Additional supporting documents

In support of the peer-to-peer learning on commitment XIII, the training file should include: the Secretary-General’s Plan of Action to Prevent Violent Extremism (2015); the thematic reports on preventing violent extremism by the High Commissioner (2016) and the Special Rapporteur on human rights and counter-terrorism (2020); the UNESCO guide for policy-makers on “Preventing violent extremism through education” (2017) and the United Nations Youth Strategy (2018). UN Security Council resolutions 2250 (2015) and 2419 (2018) recognize the “important and positive role” that young people play in peacebuilding. Furthermore, in 2017, Adyan Foundation and the Institute of Education at University College London published a white paper “For Interreligious Collaboration and Policy Making in Addressing Radicalization and Violent Extremism”. In 2019, Arigatou International and UNICEF launched a multi-religious study on the Convention on the Rights of the Child, entitled “Faith and Children’s Rights”, which specifically refers to commitment XIII and other commitments on “Faith for Rights”.

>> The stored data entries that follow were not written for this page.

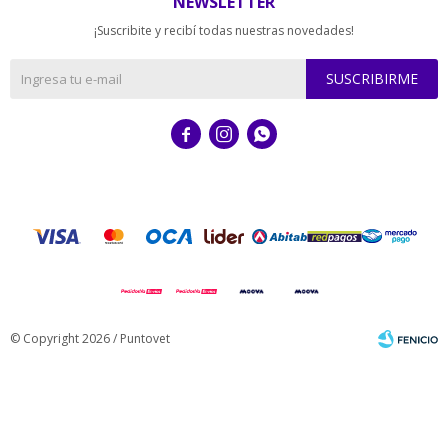
NEWSLETTER
¡Suscribite y recibí todas nuestras novedades!
SUSCRIBIRME



© Copyright 2026 / Puntovet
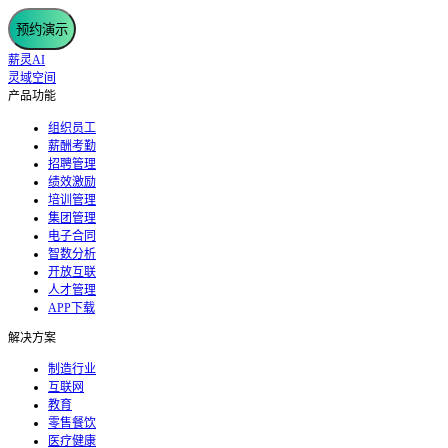
预约演示
薪灵AI
灵域空间
产品功能
组织员工
薪酬考勤
招聘管理
绩效激励
培训管理
集团管理
电子合同
智数分析
开放互联
人才管理
APP下载
解决方案
制造行业
互联网
教育
零售餐饮
医疗健康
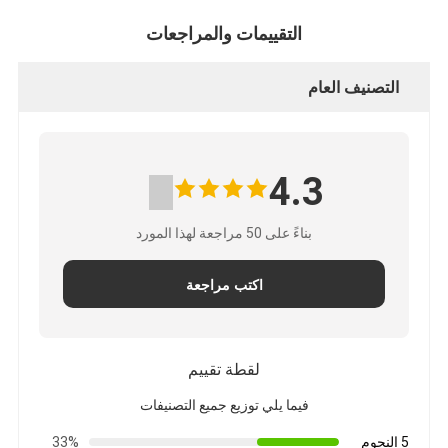
التقييمات والمراجعات
التصنيف العام
4.3
بناءً على 50 مراجعة لهذا المورد
اكتب مراجعة
لقطة تقييم
فيما يلي توزيع جميع التصنيفات
5 النجوم
33%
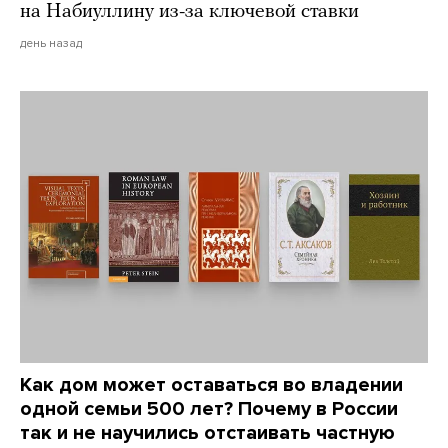
на Набиуллину из-за ключевой ставки
день назад
Как дом может оставаться во владении
одной семьи 500 лет? Почему в России
так и не научились отстаивать частную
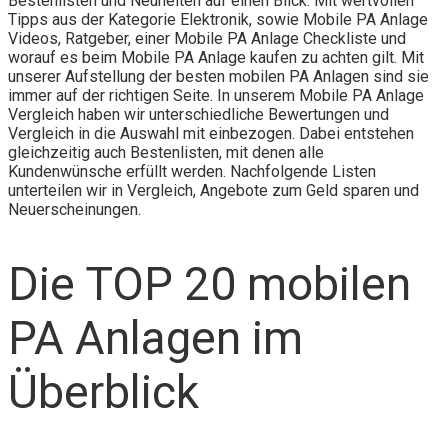
Bestenlisten und Neuheiten auf einen Blick. Mit wertvollen
Tipps aus der Kategorie Elektronik, sowie Mobile PA Anlage
Videos, Ratgeber, einer Mobile PA Anlage Checkliste und
worauf es beim Mobile PA Anlage kaufen zu achten gilt. Mit
unserer Aufstellung der besten mobilen PA Anlagen sind sie
immer auf der richtigen Seite. In unserem Mobile PA Anlage
Vergleich haben wir unterschiedliche Bewertungen und
Vergleich in die Auswahl mit einbezogen. Dabei entstehen
gleichzeitig auch Bestenlisten, mit denen alle
Kundenwünsche erfüllt werden. Nachfolgende Listen
unterteilen wir in Vergleich, Angebote zum Geld sparen und
Neuerscheinungen.
Die TOP 20 mobilen
PA Anlagen im
Überblick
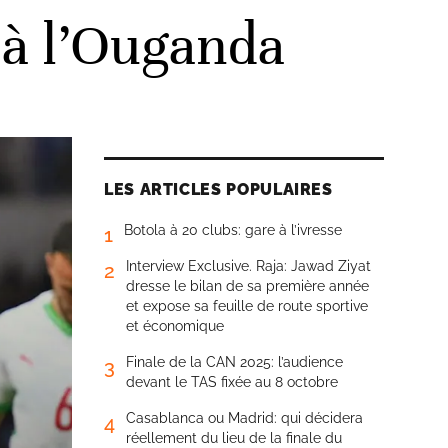
à l’Ouganda
LES ARTICLES POPULAIRES
Botola à 20 clubs: gare à l’ivresse
1
Interview Exclusive. Raja: Jawad Ziyat
2
dresse le bilan de sa première année
et expose sa feuille de route sportive
et économique
Finale de la CAN 2025: l’audience
3
devant le TAS fixée au 8 octobre
Casablanca ou Madrid: qui décidera
4
réellement du lieu de la finale du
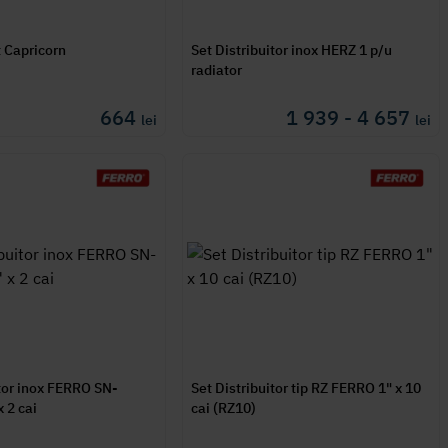
t Capricorn
Set Distribuitor inox HERZ 1 p/u
radiator
664
1 939 - 4 657
lei
lei
itor inox FERRO SN-
Set Distribuitor tip RZ FERRO 1" x 10
 2 cai
cai (RZ10)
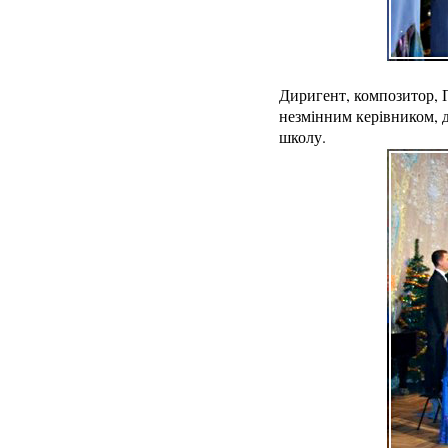
Диригент, композитор, 
незмінним керівником, д
школу.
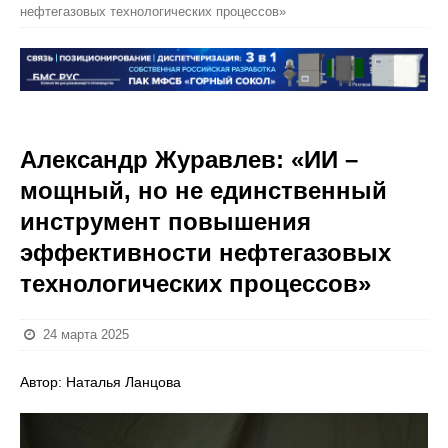
нефтегазовых технологических процессов»
Александр Журавлев: «ИИ –
мощный, но не единственный
инструмент повышения
эффективности нефтегазовых
технологических процессов»
24 марта 2025
Автор: Наталья Ланцова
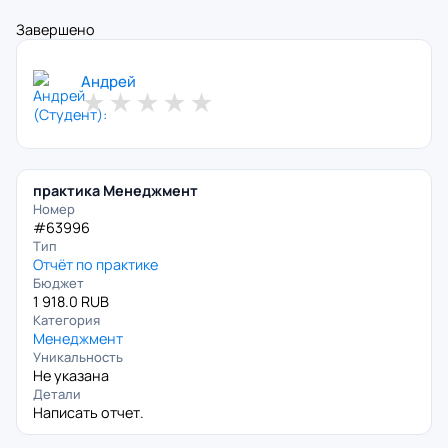
Завершено
Андрей
★
★
★
★
★
практика Менеджмент
Номер
#63996
Тип
Отчёт по практике
Бюджет
1 918.0 RUB
Категория
Менеджмент
Уникальность
Не указана
Детали
Написать отчет.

Furthermore, the UN Plan of Action to Safeguard Religious Sites (2019) recommends that religious leaders “Reach out within their own community to individuals or groups who can be prone to radicalization and possible recruitment by violent extremist groups and terrorist organizations; Engage with women and youth, in particular, to build strong counter-narratives to hatred and alienation; Promote education initiatives to highlight the role of religious sites in bringing people together, with particular stress on education activities at the local level involving youth and communities living around religious sites.”

Peer-to-peer learning exercises

Unpacking: Participants break down commitment XIII into different components. They identify relevant action points and corresponding responsibilities from the perspective of their own local environments. What needs to change and who should do it, in their view? What are their own responsibilities under this commitment in particular? (Individual exercise for five minutes followed by ten minutes of a full group discussion on the differences between individual listings).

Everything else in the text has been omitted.